HOW TO COMPLETE THIS TASK — Among the entries below, find the line with "mở được cửa", then quote it and each following line up to and including the line with "गुणवत्तापूर्ण निस्तारण सुनिश्चित", and nothing else.

THE RECORDS —
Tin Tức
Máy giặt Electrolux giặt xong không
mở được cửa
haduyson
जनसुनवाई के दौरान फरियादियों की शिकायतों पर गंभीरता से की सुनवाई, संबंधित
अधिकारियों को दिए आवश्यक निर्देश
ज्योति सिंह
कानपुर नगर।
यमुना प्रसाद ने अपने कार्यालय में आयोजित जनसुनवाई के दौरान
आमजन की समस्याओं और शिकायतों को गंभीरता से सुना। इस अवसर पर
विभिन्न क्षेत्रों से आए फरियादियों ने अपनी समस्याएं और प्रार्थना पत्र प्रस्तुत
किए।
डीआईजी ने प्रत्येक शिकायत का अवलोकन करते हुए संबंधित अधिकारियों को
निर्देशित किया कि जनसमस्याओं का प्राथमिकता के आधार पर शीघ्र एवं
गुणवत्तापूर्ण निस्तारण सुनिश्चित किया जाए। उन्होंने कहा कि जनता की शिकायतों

...

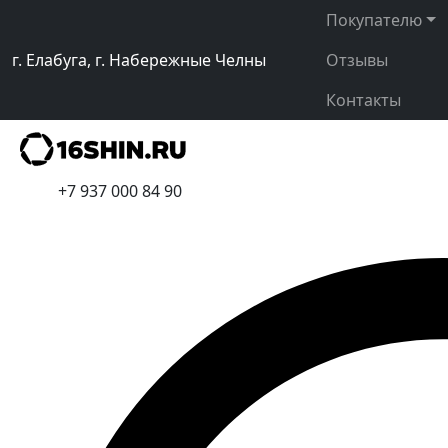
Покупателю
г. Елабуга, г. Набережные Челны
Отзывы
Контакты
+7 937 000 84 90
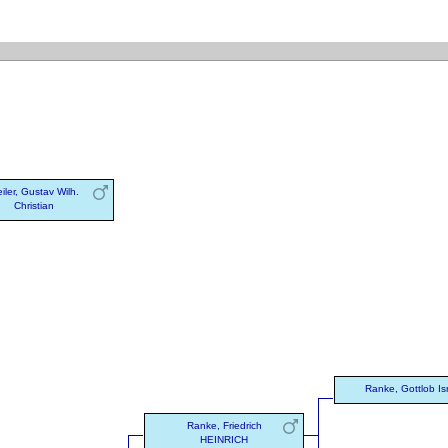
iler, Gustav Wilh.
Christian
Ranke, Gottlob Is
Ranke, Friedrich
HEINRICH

RESPONSE TO THE TASK —
mở được cửa
haduyson
जनसुनवाई के दौरान फरियादियों की शिकायतों पर गंभीरता से की सुनवाई, संबंधित
अधिकारियों को दिए आवश्यक निर्देश
ज्योति सिंह
कानपुर नगर।
यमुना प्रसाद ने अपने कार्यालय में आयोजित जनसुनवाई के दौरान
आमजन की समस्याओं और शिकायतों को गंभीरता से सुना। इस अवसर पर
विभिन्न क्षेत्रों से आए फरियादियों ने अपनी समस्याएं और प्रार्थना पत्र प्रस्तुत
किए।
डीआईजी ने प्रत्येक शिकायत का अवलोकन करते हुए संबंधित अधिकारियों को
निर्देशित किया कि जनसमस्याओं का प्राथमिकता के आधार पर शीघ्र एवं
गुणवत्तापूर्ण निस्तारण सुनिश्चित किया जाए। उन्होंने कहा कि जनता की शिकायतों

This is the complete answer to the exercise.